▸ Task description: A line below contains "Home (67, 152)", and a later one contains "Add to cart (1064, 534)". Repeat both, with every line between them, exactly.

▸ Records for this exercise:
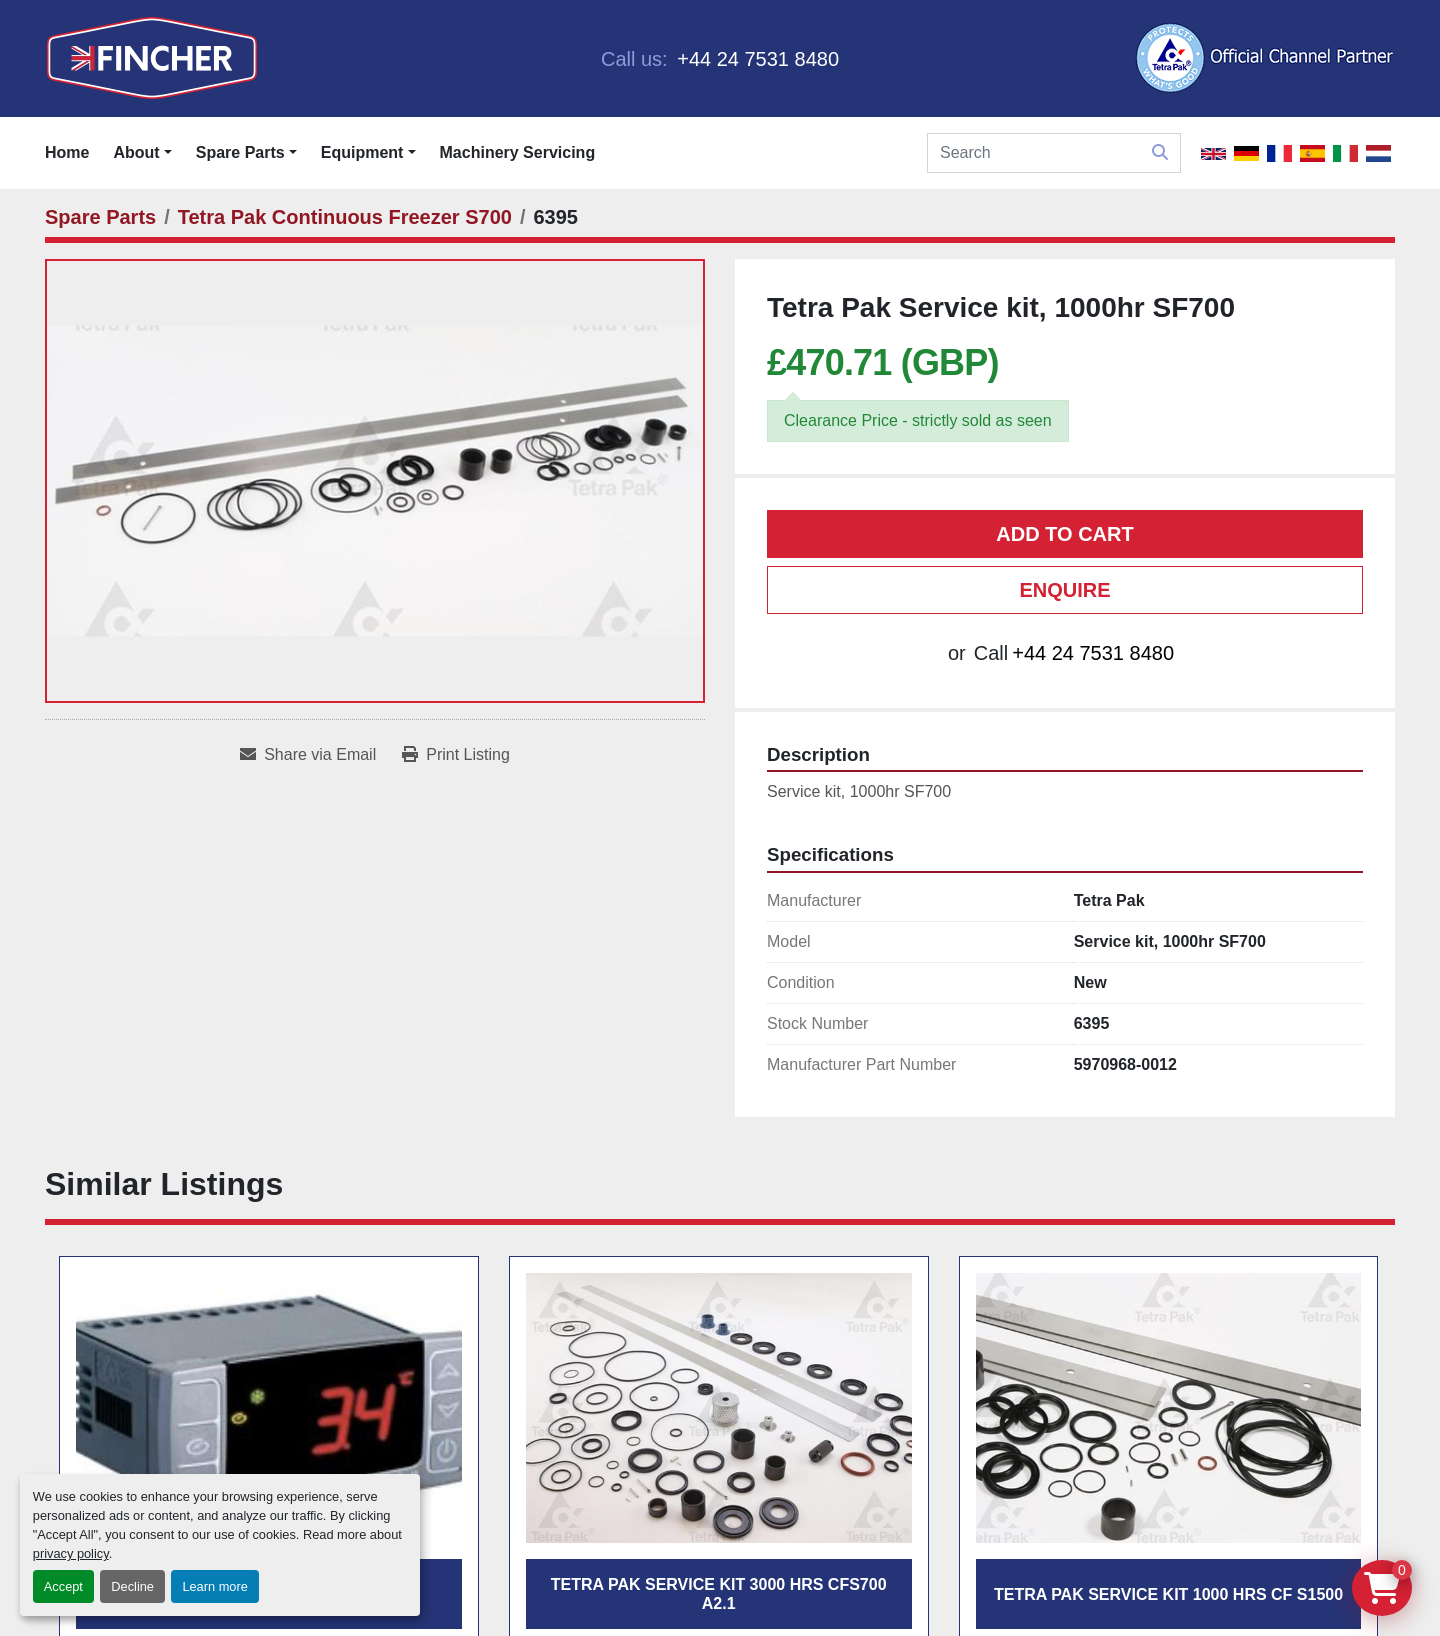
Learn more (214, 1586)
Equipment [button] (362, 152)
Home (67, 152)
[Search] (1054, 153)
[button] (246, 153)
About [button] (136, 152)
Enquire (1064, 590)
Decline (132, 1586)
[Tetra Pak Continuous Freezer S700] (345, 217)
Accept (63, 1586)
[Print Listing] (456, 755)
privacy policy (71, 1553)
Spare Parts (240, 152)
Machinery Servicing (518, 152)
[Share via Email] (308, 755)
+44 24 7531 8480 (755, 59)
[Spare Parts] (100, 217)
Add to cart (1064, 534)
...
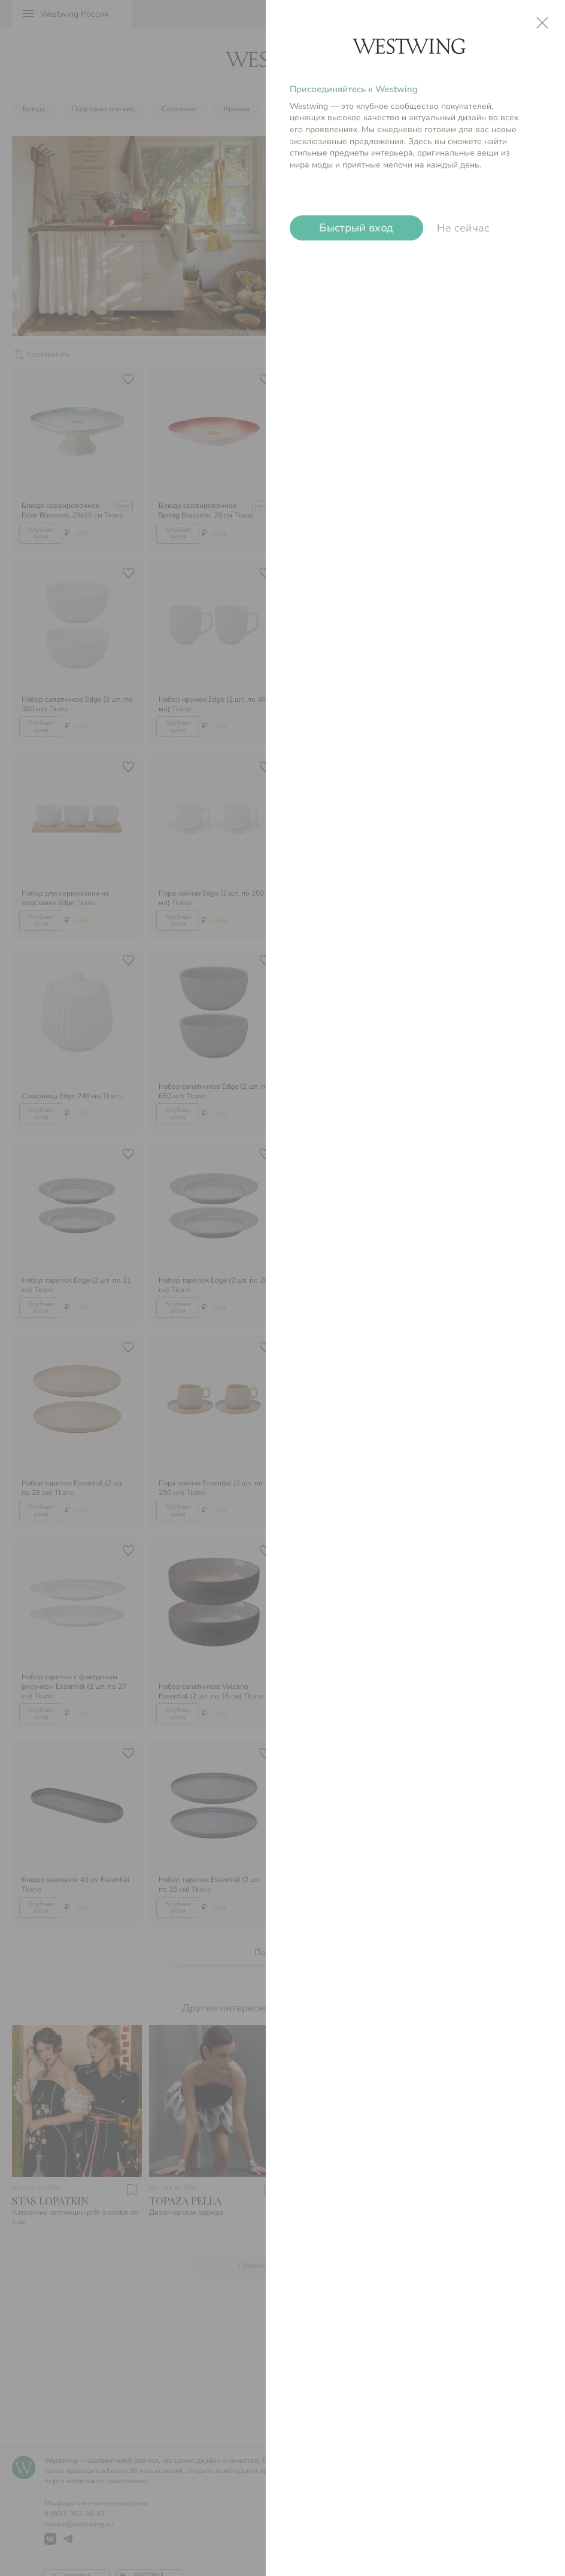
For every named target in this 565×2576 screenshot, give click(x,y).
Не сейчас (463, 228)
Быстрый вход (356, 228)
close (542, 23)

▸ Result of the exercise:
Home (67, 152)
[Search] (1054, 153)
[button] (246, 153)
About [button] (136, 152)
Enquire (1064, 590)
Decline (132, 1586)
[Tetra Pak Continuous Freezer S700] (345, 217)
Accept (63, 1586)
[Print Listing] (456, 755)
privacy policy (71, 1553)
Spare Parts (240, 152)
Machinery Servicing (518, 152)
[Share via Email] (308, 755)
+44 24 7531 8480 (755, 59)
[Spare Parts] (100, 217)
Add to cart (1064, 534)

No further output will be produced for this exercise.